Point mutation screening of tumor neoantigens and peptide-induced specific cytotoxic T lymphocytes using The Cancer Genome Atlas database

The aim of the present study was to use The Cancer Genome Atlas (TCGA) database to identify tumor neoantigens, combined with a bioinformatics analysis to design and analyze antigen epitope peptides. Epitopes were screened using immunogenicity tests to identify the ideal epitope peptides to target tumor neoantigens, which can specifically activate the immune response of T cells. The high-frequency mutation loci (top 10) of colorectal, lung and liver cancer genes were screened using TCGA database. The antigenic epitope peptides with high affinity for major histocompatibility complex molecules were selected and synthesized using computer prediction algorithms, and were subsequently detected using flow cytometry. The cytotoxicity of specific cytotoxic T lymphocytes (CTLs) on peptide-loaded T2 cells was initially verified using interferon IFN-γ detection and a calcein-acetoxymethyl (Cal-AM) release assay. Tumor cell lines expressing point mutations in KRAS, TP53 and CTNNB1 genes were constructed respectively, and the cytotoxicity of peptide-induced specific CTLs on wild-type and mutant tumor cells was verified using a Cal-AM release assay and carboxyfluorescein succinimidyl ester-propidium iodide staining. The high-frequency gene mutation loci of KRAS proto-oncogene (KRAS) G12V, tumor protein p53 (TP53) R158L and catenin β1 (CTNNB1) K335I were identified in TCGA database. A total of 3 groups of wild-type and mutant peptides were screened using a peptide prediction algorithm. The CTNNB1 group had a strong affinity for the human leukocyte antigen-A2 molecule, as determined using flow cytometry. The IFN-γ secretion of specific CTLs in the CTNNB1 group was the highest, followed by the TP53 and the KRAS groups.
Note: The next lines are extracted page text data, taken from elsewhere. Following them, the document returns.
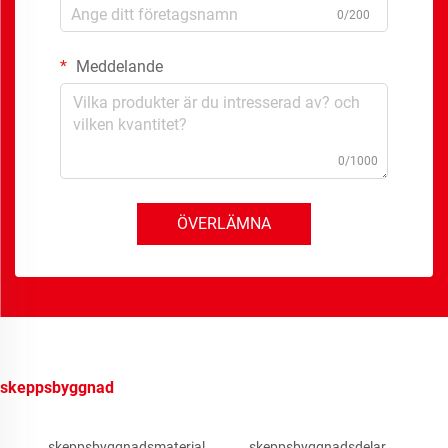
0/200
Meddelande
0/1000
ÖVERLÄMNA
skeppsbyggnad
skeppsbyggnadsmaterial
skeppsbyggnadsdelar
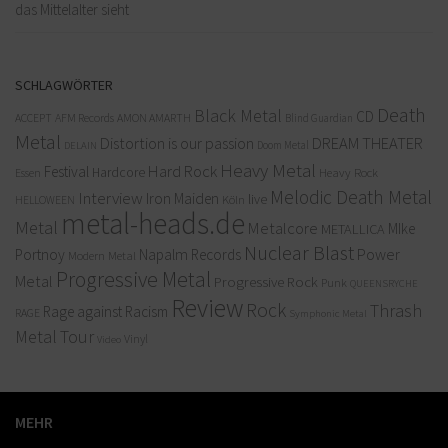
das Mittelalter sieht
SCHLAGWÖRTER
Death
Black Metal
CD
ACCEPT
AFM Records
AMON AMARTH
Blind Guardian
Metal
Distortion is our passion
DREAM THEATER
Doom Metal
DELAIN
Heavy Metal
Hard Rock
Festival
Hardcore
Heavy Rock
Essen
Melodic Death Metal
Interview
Iron Maiden
live
Köln
HELLOWEEN
metal-heads.de
Metal
Metalcore
MIke
METALLICA
Nuclear Blast
Power
Portnoy
Napalm Records
Modern Metal
Progressive Metal
Metal
Progressive Rock
Punk
QUEENSRYCHE
Review
Rock
Thrash
Rage against Racism
RAGE
Symphonic Metal
Metal
Tour
Vinyl
Video
MEHR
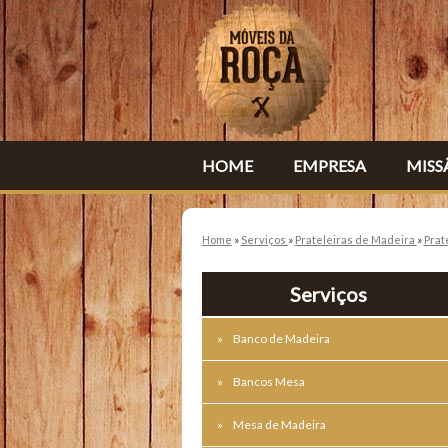
HOME
EMPRESA
MISS
Home
»
Serviços
»
Prateleiras de Madeira
»
Prat
Serviços
Banco de Madeira
Bancos Mesa
Mesa de Madeira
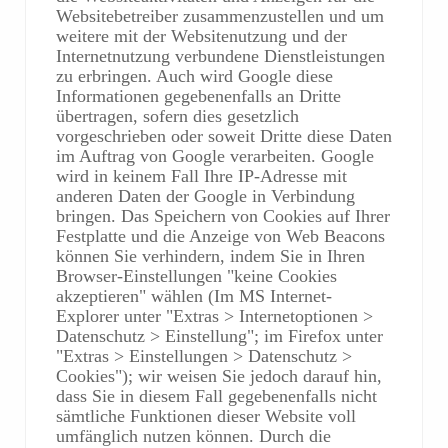
Websitebetreiber zusammenzustellen und um
weitere mit der Websitenutzung und der
Internetnutzung verbundene Dienstleistungen
zu erbringen. Auch wird Google diese
Informationen gegebenenfalls an Dritte
übertragen, sofern dies gesetzlich
vorgeschrieben oder soweit Dritte diese Daten
im Auftrag von Google verarbeiten. Google
wird in keinem Fall Ihre IP-Adresse mit
anderen Daten der Google in Verbindung
bringen. Das Speichern von Cookies auf Ihrer
Festplatte und die Anzeige von Web Beacons
können Sie verhindern, indem Sie in Ihren
Browser-Einstellungen "keine Cookies
akzeptieren" wählen (Im MS Internet-
Explorer unter "Extras > Internetoptionen >
Datenschutz > Einstellung"; im Firefox unter
"Extras > Einstellungen > Datenschutz >
Cookies"); wir weisen Sie jedoch darauf hin,
dass Sie in diesem Fall gegebenenfalls nicht
sämtliche Funktionen dieser Website voll
umfänglich nutzen können. Durch die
The killing rate of mutant peptide-induced specific CTLs on peptide-loaded T2 cells in the CTNNB1 group was higher compared with that observed in the other groups. The killing rate of specific CTLs induced by mutant peptides present on tumor cells was higher compared with that induced by wild-type peptides. However, when compared with the TP53 and KRAS groups, specific CTLs induced by mutant peptides in the CTNNB1 group had more potent cytotoxicity towards mutant and wild-type tumor cells. In conclusion, point mutant tumor neoantigens screened in the three groups improved the cytotoxicity of specific T cells, and the mutant peptides in the CTNNB1 group were more prominent, indicating that they may activate the cellular immune response more readily.